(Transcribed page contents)

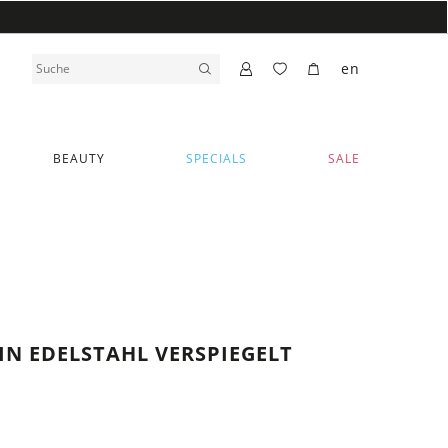
en
BEAUTY
SPECIALS
SALE
IN EDELSTAHL VERSPIEGELT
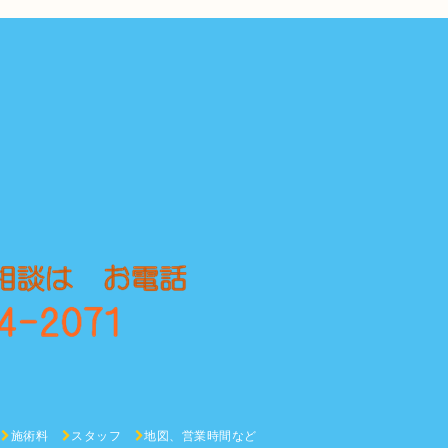
施術料
スタッフ
地図、営業時間など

**Exercise description:**
Repeat the preceding records precisely, and leave every picture out of the copy.

**Exercise answer:**
en
BEAUTY
SPECIALS
SALE
IN EDELSTAHL VERSPIEGELT
施術料
スタッフ
地図、営業時間など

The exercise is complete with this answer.